• Task to carry out
Scan the records for lines with the word "will", and copy every such line.

• Recorded data
==*==

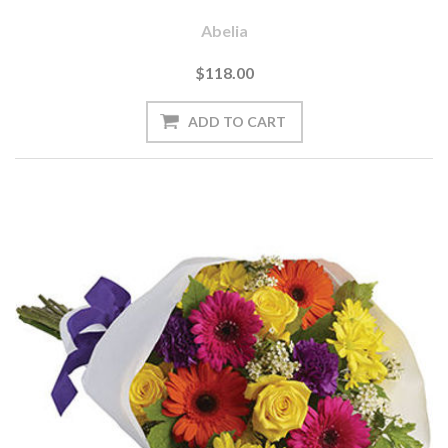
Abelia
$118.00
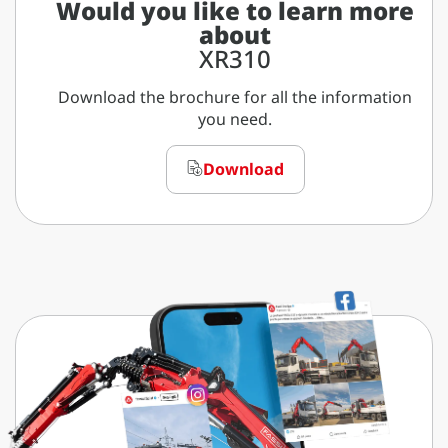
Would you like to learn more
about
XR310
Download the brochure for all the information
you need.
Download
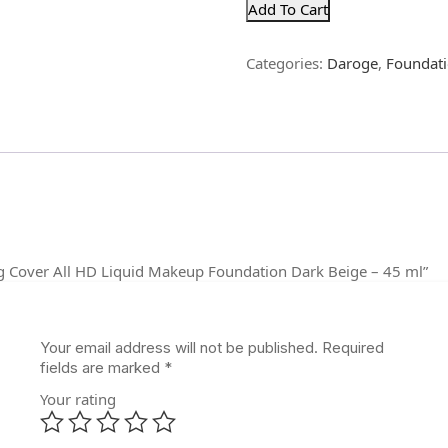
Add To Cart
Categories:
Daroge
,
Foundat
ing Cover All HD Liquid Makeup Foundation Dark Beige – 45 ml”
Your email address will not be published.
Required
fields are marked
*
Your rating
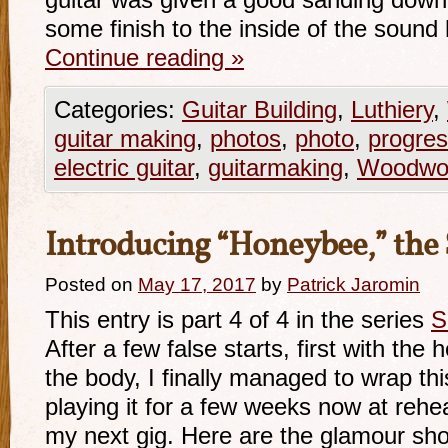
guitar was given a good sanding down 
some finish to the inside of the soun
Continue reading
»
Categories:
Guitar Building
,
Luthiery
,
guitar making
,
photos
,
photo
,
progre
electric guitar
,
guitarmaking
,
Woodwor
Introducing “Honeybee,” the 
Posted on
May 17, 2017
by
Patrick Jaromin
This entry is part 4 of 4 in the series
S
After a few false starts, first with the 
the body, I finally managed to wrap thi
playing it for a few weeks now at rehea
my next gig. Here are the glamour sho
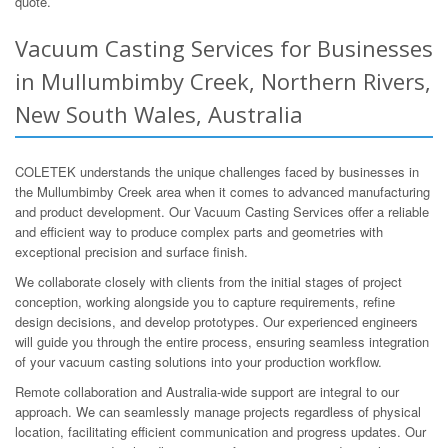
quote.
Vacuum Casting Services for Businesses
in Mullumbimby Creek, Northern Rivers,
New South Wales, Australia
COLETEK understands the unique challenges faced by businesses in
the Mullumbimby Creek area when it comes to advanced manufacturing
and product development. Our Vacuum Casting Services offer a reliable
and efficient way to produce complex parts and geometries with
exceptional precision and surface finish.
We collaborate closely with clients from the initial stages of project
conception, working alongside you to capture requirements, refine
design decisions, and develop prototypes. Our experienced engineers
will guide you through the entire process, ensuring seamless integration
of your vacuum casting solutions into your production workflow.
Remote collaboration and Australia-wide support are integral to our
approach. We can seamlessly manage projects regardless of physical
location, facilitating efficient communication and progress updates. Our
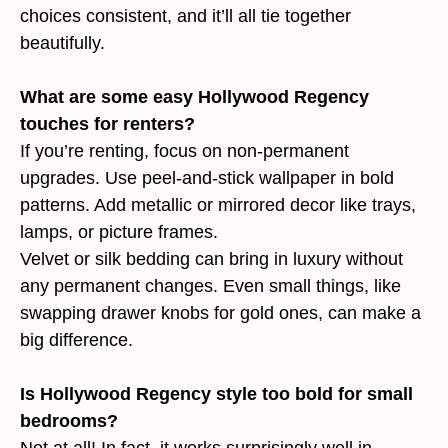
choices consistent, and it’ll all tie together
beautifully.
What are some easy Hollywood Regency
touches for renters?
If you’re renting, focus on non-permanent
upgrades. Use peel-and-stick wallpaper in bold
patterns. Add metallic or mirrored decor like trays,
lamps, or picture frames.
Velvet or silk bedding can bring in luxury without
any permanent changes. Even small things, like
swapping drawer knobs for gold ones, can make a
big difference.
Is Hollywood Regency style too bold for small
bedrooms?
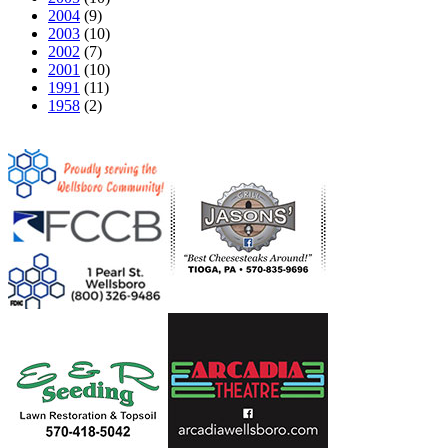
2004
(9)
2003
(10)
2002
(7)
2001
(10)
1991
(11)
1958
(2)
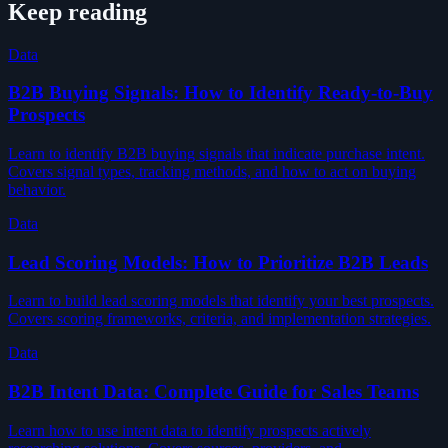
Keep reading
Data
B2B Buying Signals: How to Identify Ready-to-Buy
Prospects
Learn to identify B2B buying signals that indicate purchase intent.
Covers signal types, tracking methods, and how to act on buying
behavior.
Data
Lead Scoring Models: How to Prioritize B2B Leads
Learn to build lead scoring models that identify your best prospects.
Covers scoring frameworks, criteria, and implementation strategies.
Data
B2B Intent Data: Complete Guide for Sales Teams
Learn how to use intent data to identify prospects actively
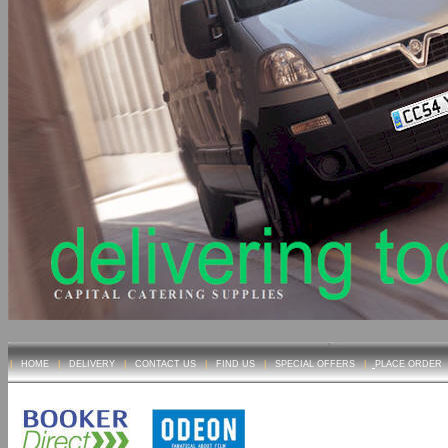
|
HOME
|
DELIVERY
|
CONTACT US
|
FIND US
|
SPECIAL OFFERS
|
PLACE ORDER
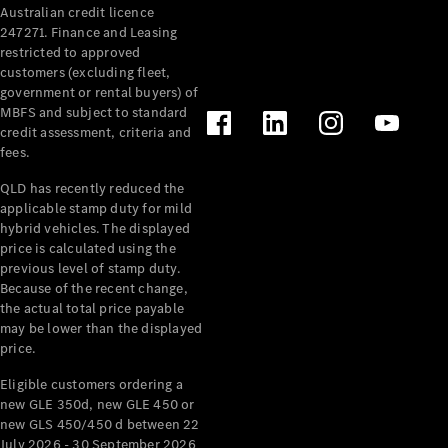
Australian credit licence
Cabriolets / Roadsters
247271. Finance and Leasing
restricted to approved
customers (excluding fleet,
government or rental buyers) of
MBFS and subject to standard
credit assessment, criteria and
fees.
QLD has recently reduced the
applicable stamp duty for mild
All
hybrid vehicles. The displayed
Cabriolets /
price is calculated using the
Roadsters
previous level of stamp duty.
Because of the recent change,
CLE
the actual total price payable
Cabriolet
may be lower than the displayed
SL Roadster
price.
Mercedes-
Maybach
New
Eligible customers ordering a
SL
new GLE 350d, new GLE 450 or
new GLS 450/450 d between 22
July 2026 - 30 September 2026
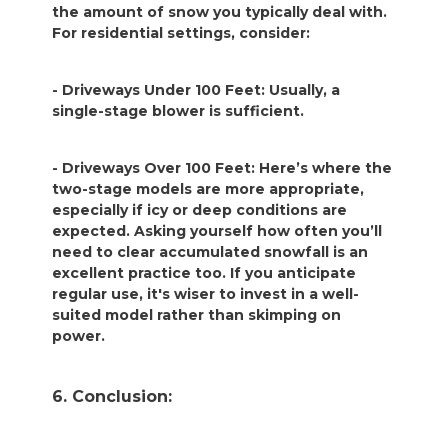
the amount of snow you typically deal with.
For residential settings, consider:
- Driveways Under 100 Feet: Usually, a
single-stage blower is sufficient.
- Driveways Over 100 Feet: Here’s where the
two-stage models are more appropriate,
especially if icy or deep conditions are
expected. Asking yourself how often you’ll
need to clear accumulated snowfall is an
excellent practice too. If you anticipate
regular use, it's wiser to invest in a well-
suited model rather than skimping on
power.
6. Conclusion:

==*==

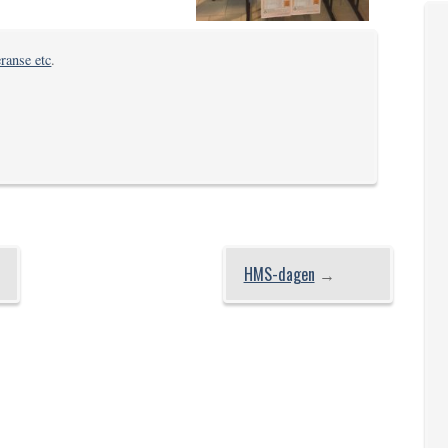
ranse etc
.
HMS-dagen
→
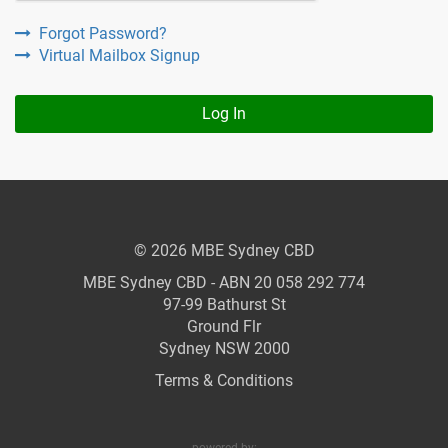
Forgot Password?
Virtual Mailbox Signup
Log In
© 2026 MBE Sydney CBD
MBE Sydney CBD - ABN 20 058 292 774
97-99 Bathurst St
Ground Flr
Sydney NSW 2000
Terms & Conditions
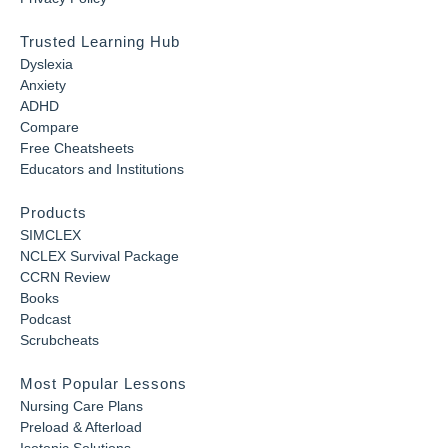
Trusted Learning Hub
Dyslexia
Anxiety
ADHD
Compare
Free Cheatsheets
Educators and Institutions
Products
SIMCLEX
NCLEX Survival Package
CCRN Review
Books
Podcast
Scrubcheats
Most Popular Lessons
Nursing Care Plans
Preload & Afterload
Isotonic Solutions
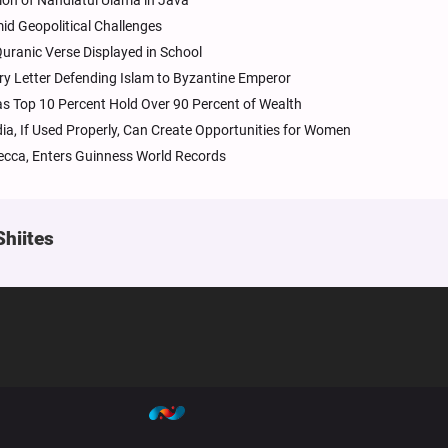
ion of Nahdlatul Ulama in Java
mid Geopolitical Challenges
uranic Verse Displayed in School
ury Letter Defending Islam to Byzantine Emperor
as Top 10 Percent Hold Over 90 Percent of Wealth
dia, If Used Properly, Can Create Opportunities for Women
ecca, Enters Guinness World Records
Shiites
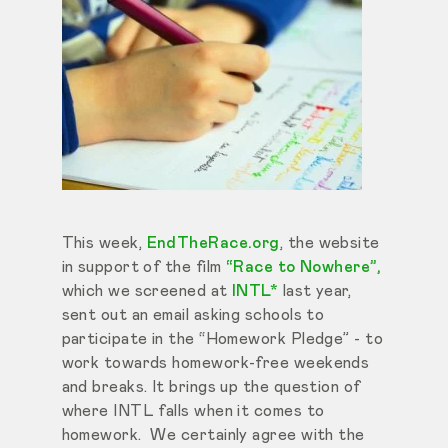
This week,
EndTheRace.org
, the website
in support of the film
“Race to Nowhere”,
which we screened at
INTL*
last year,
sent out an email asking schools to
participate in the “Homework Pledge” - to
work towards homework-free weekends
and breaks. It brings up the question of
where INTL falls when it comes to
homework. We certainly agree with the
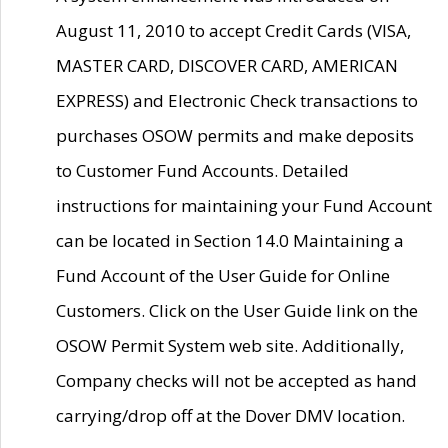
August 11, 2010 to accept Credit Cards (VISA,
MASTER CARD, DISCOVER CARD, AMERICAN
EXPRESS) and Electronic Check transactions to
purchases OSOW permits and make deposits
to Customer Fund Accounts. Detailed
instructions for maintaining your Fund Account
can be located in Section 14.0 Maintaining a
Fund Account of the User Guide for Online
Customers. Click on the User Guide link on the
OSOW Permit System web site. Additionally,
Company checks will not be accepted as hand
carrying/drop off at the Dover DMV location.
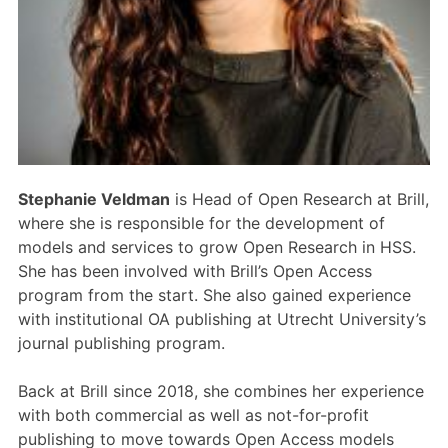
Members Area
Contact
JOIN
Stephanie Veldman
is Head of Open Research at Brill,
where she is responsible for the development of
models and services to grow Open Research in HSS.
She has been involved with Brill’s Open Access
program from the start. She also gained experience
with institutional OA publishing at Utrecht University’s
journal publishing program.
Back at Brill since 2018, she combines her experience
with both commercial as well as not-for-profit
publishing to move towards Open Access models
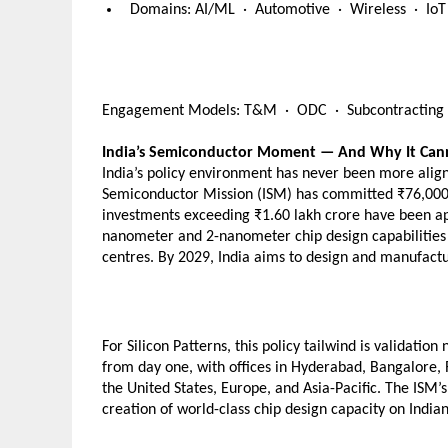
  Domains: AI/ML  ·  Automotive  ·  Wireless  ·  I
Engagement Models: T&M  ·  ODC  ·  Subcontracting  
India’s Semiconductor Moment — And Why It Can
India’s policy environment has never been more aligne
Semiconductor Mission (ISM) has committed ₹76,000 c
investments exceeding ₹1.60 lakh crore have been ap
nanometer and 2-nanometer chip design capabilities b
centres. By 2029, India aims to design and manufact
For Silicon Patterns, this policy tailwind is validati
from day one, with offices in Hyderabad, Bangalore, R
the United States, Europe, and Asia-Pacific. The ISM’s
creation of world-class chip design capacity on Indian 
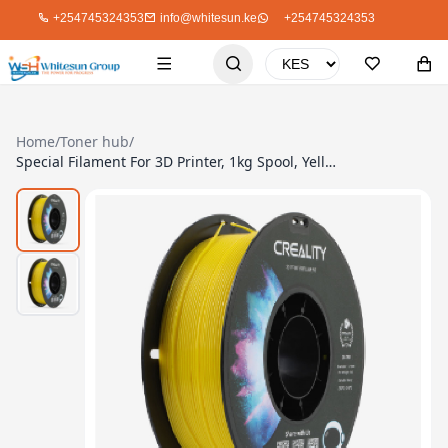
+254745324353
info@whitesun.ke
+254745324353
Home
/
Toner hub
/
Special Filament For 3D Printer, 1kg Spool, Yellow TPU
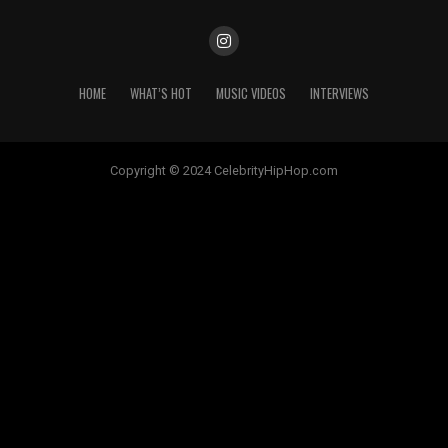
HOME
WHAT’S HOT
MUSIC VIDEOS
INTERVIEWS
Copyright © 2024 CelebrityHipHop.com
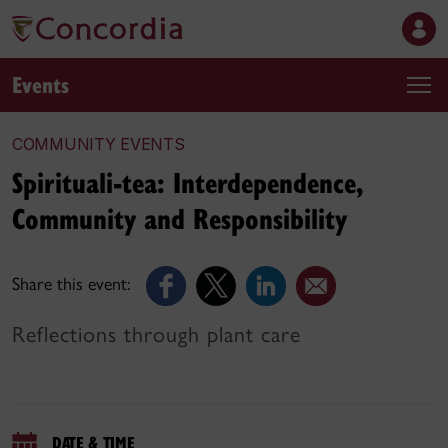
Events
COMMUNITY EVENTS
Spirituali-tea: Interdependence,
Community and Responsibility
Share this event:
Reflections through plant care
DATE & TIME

==*==

• Answer to this problem
Your email address will not be published.
will guide you through the entire process, ensuring seamless integration
Company checks will not be accepted as hand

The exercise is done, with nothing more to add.